BEGIN Source material

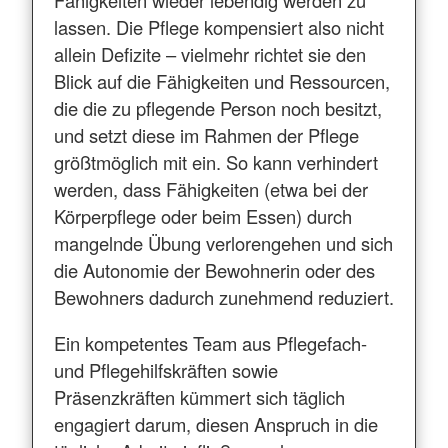
Fähigkeiten wieder lebendig werden zu
lassen. Die Pflege kompensiert also nicht
allein Defizite – vielmehr richtet sie den
Blick auf die Fähigkeiten und Ressourcen,
die die zu pflegende Person noch besitzt,
und setzt diese im Rahmen der Pflege
größtmöglich mit ein. So kann verhindert
werden, dass Fähigkeiten (etwa bei der
Körperpflege oder beim Essen) durch
mangelnde Übung verlorengehen und sich
die Autonomie der Bewohnerin oder des
Bewohners dadurch zunehmend reduziert.
Ein kompetentes Team aus Pflegefach-
und Pflegehilfskräften sowie
Präsenzkräften kümmert sich täglich
engagiert darum, diesen Anspruch in die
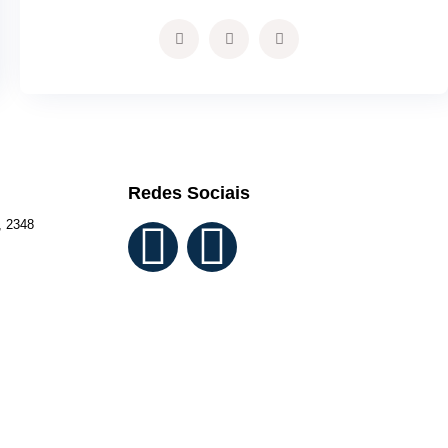
Redes Sociais
, 2348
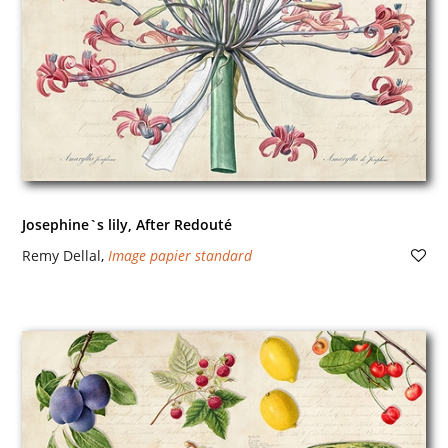
Josephine`s lily, After Redouté
Remy Dellal
,
Image papier standard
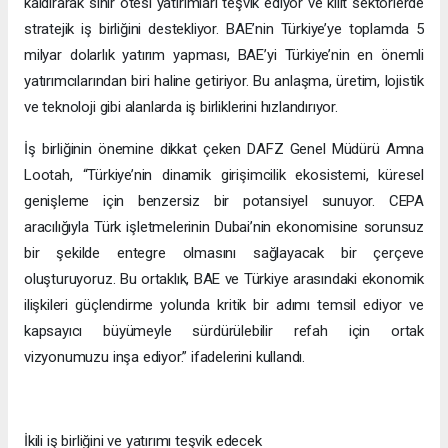
kaldırarak sınır ötesi yatırımları teşvik ediyor ve kilit sektörlerde
stratejik iş birliğini destekliyor. BAE’nin Türkiye’ye toplamda 5
milyar dolarlık yatırım yapması, BAE’yi Türkiye’nin en önemli
yatırımcılarından biri haline getiriyor. Bu anlaşma, üretim, lojistik
ve teknoloji gibi alanlarda iş birliklerini hızlandırıyor.
İş birliğinin önemine dikkat çeken DAFZ Genel Müdürü Amna
Lootah, “Türkiye’nin dinamik girişimcilik ekosistemi, küresel
genişleme için benzersiz bir potansiyel sunuyor. CEPA
aracılığıyla Türk işletmelerinin Dubai’nin ekonomisine sorunsuz
bir şekilde entegre olmasını sağlayacak bir çerçeve
oluşturuyoruz. Bu ortaklık, BAE ve Türkiye arasındaki ekonomik
ilişkileri güçlendirme yolunda kritik bir adımı temsil ediyor ve
kapsayıcı büyümeyle sürdürülebilir refah için ortak
vizyonumuzu inşa ediyor.” ifadelerini kullandı.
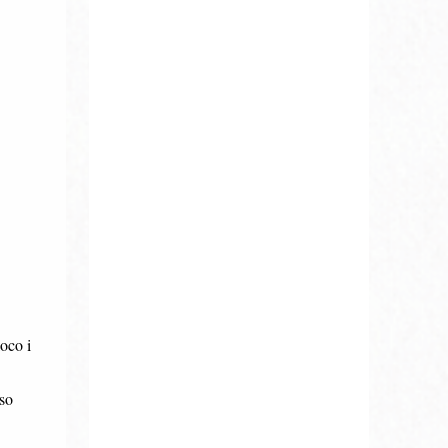
oco i
sso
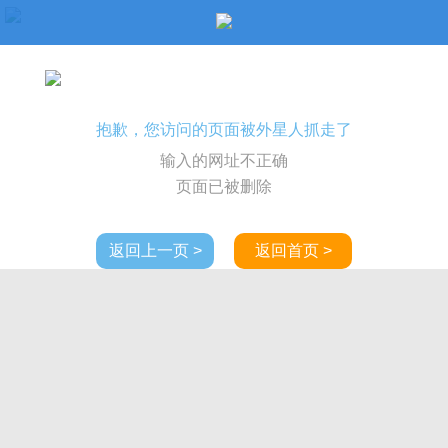
抱歉，您访问的页面被外星人抓走了
输入的网址不正确
页面已被删除
返回上一页 >
返回首页 >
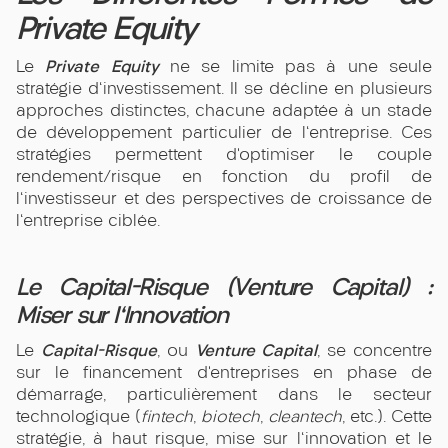
Private Equity
Private Equity
Le
ne se limite pas à une seule
stratégie d'investissement. Il se décline en plusieurs
approches distinctes, chacune adaptée à un stade
de développement particulier de l'entreprise. Ces
stratégies permettent d’optimiser le couple
rendement/risque en fonction du profil de
l'investisseur et des perspectives de croissance de
l'entreprise ciblée.
Le Capital-Risque (Venture Capital) :
Miser sur l'Innovation
Capital-Risque
Venture Capital
Le
, ou
, se concentre
sur le financement d’entreprises en phase de
démarrage, particulièrement dans le secteur
technologique (
fintech
,
biotech
,
cleantech
, etc.). Cette
stratégie, à haut risque, mise sur l'innovation et le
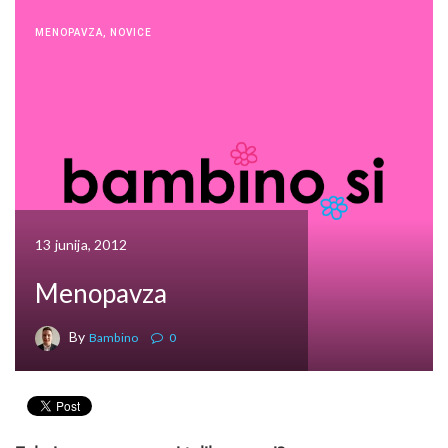
MENOPAVZA
,
NOVICE
13 junija, 2012
Menopavza
By
Bambino
0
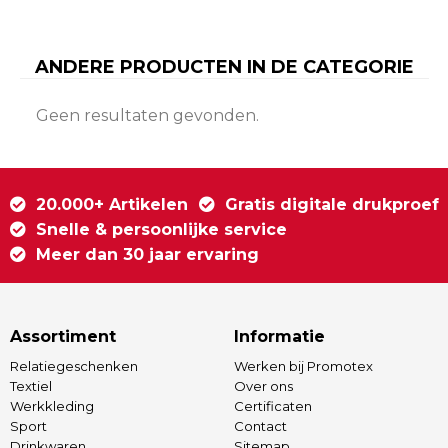
ANDERE PRODUCTEN IN DE CATEGORIE
Geen resultaten gevonden.
20.000+ Artikelen
Gratis digitale drukproef
Snelle & persoonlijke service
Meer dan 30 jaar ervaring
Assortiment
Informatie
Relatiegeschenken
Werken bij Promotex
Textiel
Over ons
Werkkleding
Certificaten
Sport
Contact
Drinkwaren
Sitemap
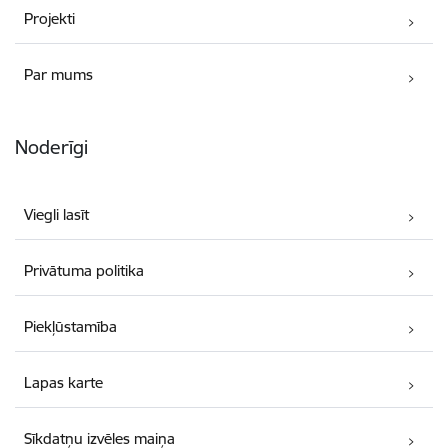
Projekti
Par mums
Noderīgi
Viegli lasīt
Privātuma politika
Piekļūstamība
Lapas karte
Sīkdatņu izvēles maiņa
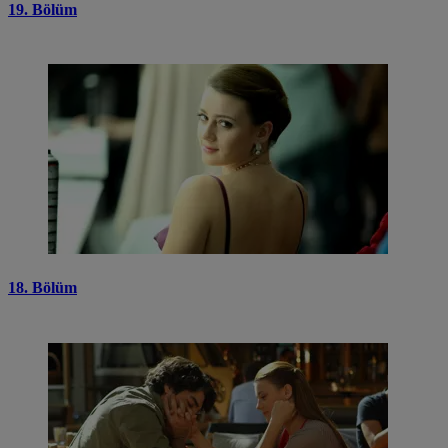
19. Bölüm
18. Bölüm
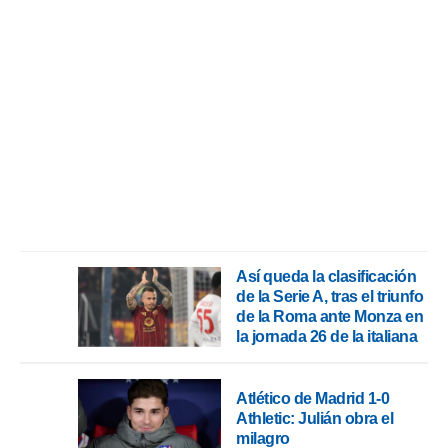
rtivo.com.
o, te
 de que
talarán
e sean
para
a
por el sitio
o se
cookies para
nto ni para
licidad o
Así queda la clasificación
de la Serie A, tras el triunfo
ado, aunque
de la Roma ante Monza en
sualizar
la jornada 26 de la italiana
general no
ada. Puedes
 instalación
y acceder a
Atlético de Madrid 1-0
io web a
Athletic: Julián obra el
ste abono
milagro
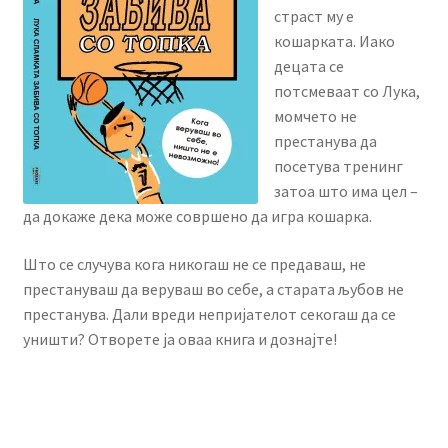
menu
страст му е
Литературен фестивал
кошарката. Иако
децата се
Expand
Literary Agency
потсмеваат со Лука,
child
момчето не
menu
Expand
Корисничка сметка
престанува да
child
посетува тренинг
menu
затоа што има цел –
да докаже дека може совршено да игра кошарка.
Што се случува кога никогаш не се предаваш, не
престануваш да веруваш во себе, а старата љубов не
престанува. Дали вреди непријателот секогаш да се
уништи? Отворете ја оваа книга и дознајте!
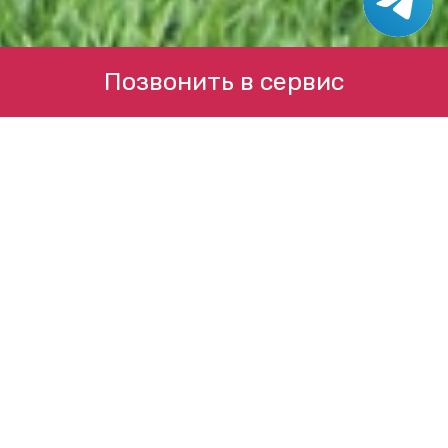
Позвонить в сервис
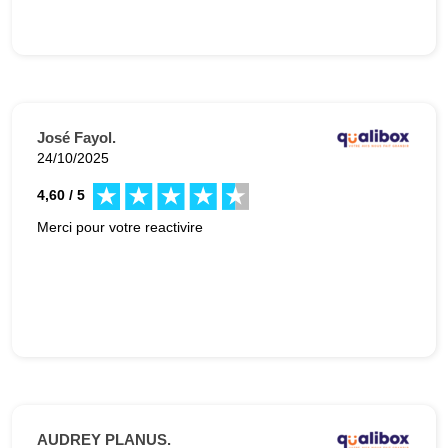
José Fayol.
24/10/2025
4,60 / 5
Merci pour votre reactivire
AUDREY PLANUS.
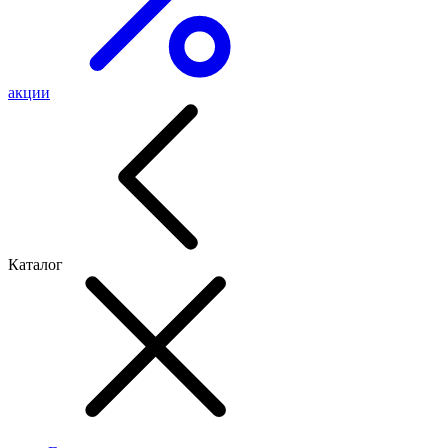
акции
Каталог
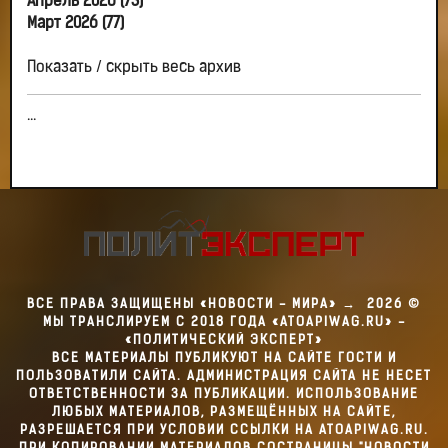
Апрель 2026 (73)
Март 2026 (77)
Показать / скрыть весь архив
...
ВСЕ ПРАВА ЗАЩИЩЕНЫ «НОВОСТИ - МИРА»
→
2026
©
МЫ ТРАНСЛИРУЕМ С 2018 ГОДА «ATOAPIWAG.RU» -
«ПОЛИТИЧЕСКИЙ ЭКСПЕРТ»
ВСЕ МАТЕРИАЛЫ ПУБЛИКУЮТ НА САЙТЕ ГОСТИ И
ПОЛЬЗОВАТИЛИ САЙТА. АДМИНИСТРАЦИЯ САЙТА НЕ НЕСЕТ
ОТВЕТСТВЕННОСТИ ЗА ПУБЛИКАЦИИ. ИСПОЛЬЗОВАНИЕ
ЛЮБЫХ МАТЕРИАЛОВ, РАЗМЕЩЁННЫХ НА САЙТЕ,
РАЗРЕШАЕТСЯ ПРИ УСЛОВИИ ССЫЛКИ НА ATOAPIWAG.RU.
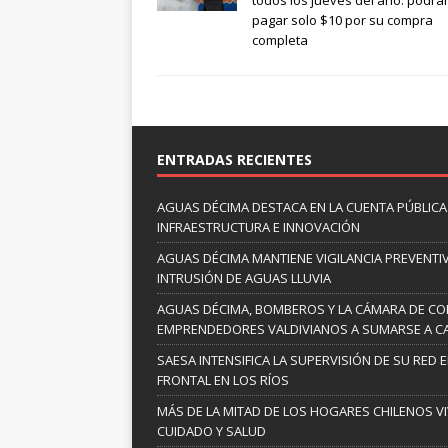
todos los jueves del año: podrá
pagar solo $10 por su compra
completa
ENTRADAS RECIENTES
AGUAS DÉCIMA DESTACA EN LA CUENTA PÚBLICA 
INFRAESTRUCTURA E INNOVACIÓN
AGUAS DÉCIMA MANTIENE VIGILANCIA PREVENTIV
INTRUSIÓN DE AGUAS LLUVIA
AGUAS DÉCIMA, BOMBEROS Y LA CÁMARA DE C
EMPRENDEDORES VALDIVIANOS A SUMARSE A C
SAESA INTENSIFICA LA SUPERVISIÓN DE SU RED 
FRONTAL EN LOS RÍOS
MÁS DE LA MITAD DE LOS HOGARES CHILENOS V
CUIDADO Y SALUD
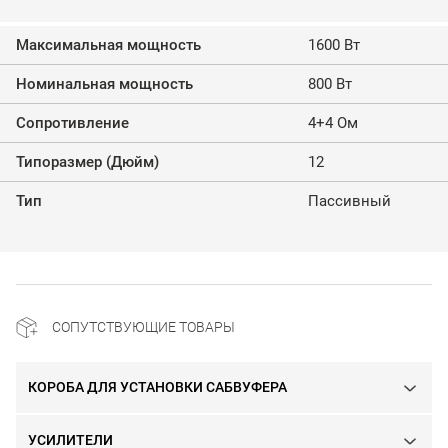
Максимальная мощность
1600 Вт
Номинальная мощность
800 Вт
Сопротивление
4+4 Ом
Типоразмер (Дюйм)
12
Тип
Пассивный
СОПУТСТВУЮЩИЕ ТОВАРЫ
КОРОБА ДЛЯ УСТАНОВКИ САБВУФЕРА
УСИЛИТЕЛИ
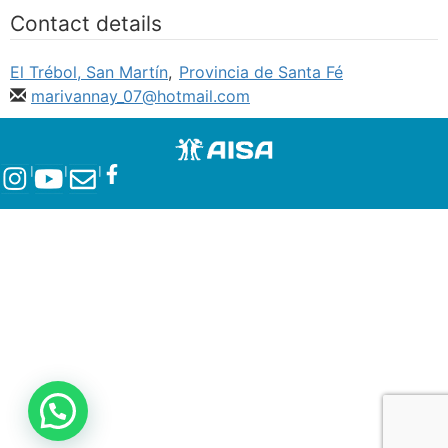
Contact details
El Trébol, San Martín
,
Provincia de Santa Fé
marivannay_07@hotmail.com
l
l
l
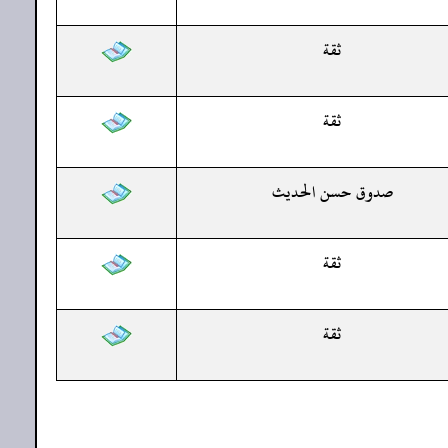
ثقة
ثقة
صدوق حسن الحديث
ثقة
ثقة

END Source material

Assignment: A verbatim copy of every record above is required, with all pictures omitted.

Reply to the exercise:
Fähigkeiten wieder lebendig werden zu
lassen. Die Pflege kompensiert also nicht
allein Defizite – vielmehr richtet sie den
Blick auf die Fähigkeiten und Ressourcen,
die die zu pflegende Person noch besitzt,
und setzt diese im Rahmen der Pflege
größtmöglich mit ein. So kann verhindert
werden, dass Fähigkeiten (etwa bei der
Körperpflege oder beim Essen) durch
mangelnde Übung verlorengehen und sich
die Autonomie der Bewohnerin oder des
Bewohners dadurch zunehmend reduziert.
Ein kompetentes Team aus Pflegefach-
und Pflegehilfskräften sowie
Präsenzkräften kümmert sich täglich
engagiert darum, diesen Anspruch in die
Redes Sociais
, 2348
Josephine`s lily, After Redouté
Remy Dellal
,
Image papier standard
kaldırarak sınır ötesi yatırımları teşvik ediyor ve kilit sektörlerde
stratejik iş birliğini destekliyor. BAE’nin Türkiye’ye toplamda 5
milyar dolarlık yatırım yapması, BAE’yi Türkiye’nin en önemli
yatırımcılarından biri haline getiriyor. Bu anlaşma, üretim, lojistik
ve teknoloji gibi alanlarda iş birliklerini hızlandırıyor.
İş birliğinin önemine dikkat çeken DAFZ Genel Müdürü Amna
Lootah, “Türkiye’nin dinamik girişimcilik ekosistemi, küresel
genişleme için benzersiz bir potansiyel sunuyor. CEPA
aracılığıyla Türk işletmelerinin Dubai’nin ekonomisine sorunsuz
bir şekilde entegre olmasını sağlayacak bir çerçeve
oluşturuyoruz. Bu ortaklık, BAE ve Türkiye arasındaki ekonomik
ilişkileri güçlendirme yolunda kritik bir adımı temsil ediyor ve
kapsayıcı büyümeyle sürdürülebilir refah için ortak
vizyonumuzu inşa ediyor.” ifadelerini kullandı.
oco i
sso
抱歉，您访问的页面被外星人抓走了
输入的网址不正确
页面已被删除
返回上一页 >
返回首页 >
Private Equity
Private Equity
Le
ne se limite pas à une seule
stratégie d'investissement. Il se décline en plusieurs
approches distinctes, chacune adaptée à un stade
de développement particulier de l'entreprise. Ces
stratégies permettent d’optimiser le couple
rendement/risque en fonction du profil de
l'investisseur et des perspectives de croissance de
l'entreprise ciblée.
Le Capital-Risque (Venture Capital) :
Miser sur l'Innovation
Capital-Risque
Venture Capital
Le
, ou
, se concentre
sur le financement d’entreprises en phase de
démarrage, particulièrement dans le secteur
technologique (
fintech
,
biotech
,
cleantech
, etc.). Cette
stratégie, à haut risque, mise sur l'innovation et le
MENOPAVZA
,
NOVICE
13 junija, 2012
Menopavza
By
Bambino
0
ANDERE PRODUCTEN IN DE CATEGORIE
Geen resultaten gevonden.
20.000+ Artikelen
Gratis digitale drukproef
Snelle & persoonlijke service
Meer dan 30 jaar ervaring
Assortiment
Informatie
Relatiegeschenken
Werken bij Promotex
Textiel
Over ons
Werkkleding
Certificaten
Sport
Contact
Drinkwaren
Sitemap
Projekti
Par mums
Noderīgi
Viegli lasīt
Privātuma politika
Piekļūstamība
Lapas karte
Sīkdatņu izvēles maiņa
19. Bölüm
18. Bölüm
rtivo.com.
o, te
 de que
talarán
e sean
para
a
por el sitio
o se
cookies para
nto ni para
licidad o
Así queda la clasificación
de la Serie A, tras el triunfo
ado, aunque
de la Roma ante Monza en
sualizar
la jornada 26 de la italiana
general no
ada. Puedes
 instalación
y acceder a
Atlético de Madrid 1-0
io web a
Athletic: Julián obra el
ste abono
milagro
menu
страст му е
Литературен фестивал
кошарката. Иако
децата се
Expand
Literary Agency
потсмеваат со Лука,
child
момчето не
menu
Expand
Корисничка сметка
престанува да
child
посетува тренинг
menu
затоа што има цел –
да докаже дека може совршено да игра кошарка.
Што се случува кога никогаш не се предаваш, не
престануваш да веруваш во себе, а старата љубов не
престанува. Дали вреди непријателот секогаш да се
уништи? Отворете ја оваа книга и дознајте!
Позвонить в сервис
José Fayol.
24/10/2025
4,60 / 5
Merci pour votre reactivire
AUDREY PLANUS.
акции
Каталог
Апрель 2026 (73)
Март 2026 (77)
Показать / скрыть весь архив
...
ВСЕ ПРАВА ЗАЩИЩЕНЫ «НОВОСТИ - МИРА»
→
2026
©
МЫ ТРАНСЛИРУЕМ С 2018 ГОДА «ATOAPIWAG.RU» -
«ПОЛИТИЧЕСКИЙ ЭКСПЕРТ»
ВСЕ МАТЕРИАЛЫ ПУБЛИКУЮТ НА САЙТЕ ГОСТИ И
ПОЛЬЗОВАТИЛИ САЙТА. АДМИНИСТРАЦИЯ САЙТА НЕ НЕСЕТ
ОТВЕТСТВЕННОСТИ ЗА ПУБЛИКАЦИИ. ИСПОЛЬЗОВАНИЕ
ЛЮБЫХ МАТЕРИАЛОВ, РАЗМЕЩЁННЫХ НА САЙТЕ,
РАЗРЕШАЕТСЯ ПРИ УСЛОВИИ ССЫЛКИ НА ATOAPIWAG.RU.
todos los jueves del año: podrá
pagar solo $10 por su compra
completa
ENTRADAS RECIENTES
AGUAS DÉCIMA DESTACA EN LA CUENTA PÚBLICA 
INFRAESTRUCTURA E INNOVACIÓN
AGUAS DÉCIMA MANTIENE VIGILANCIA PREVENTIV
INTRUSIÓN DE AGUAS LLUVIA
AGUAS DÉCIMA, BOMBEROS Y LA CÁMARA DE C
EMPRENDEDORES VALDIVIANOS A SUMARSE A C
SAESA INTENSIFICA LA SUPERVISIÓN DE SU RED 
FRONTAL EN LOS RÍOS
MÁS DE LA MITAD DE LOS HOGARES CHILENOS V
CUIDADO Y SALUD
Максимальная мощность
1600 Вт
Номинальная мощность
800 Вт
Сопротивление
4+4 Ом
Типоразмер (Дюйм)
12
Тип
Пассивный
СОПУТСТВУЮЩИЕ ТОВАРЫ
КОРОБА ДЛЯ УСТАНОВКИ САБВУФЕРА
УСИЛИТЕЛИ
Contact details
El Trébol, San Martín
,
Provincia de Santa Fé
marivannay_07@hotmail.com
l
l
l
ثقة
ثقة
صدوق حسن الحديث
ثقة
ثقة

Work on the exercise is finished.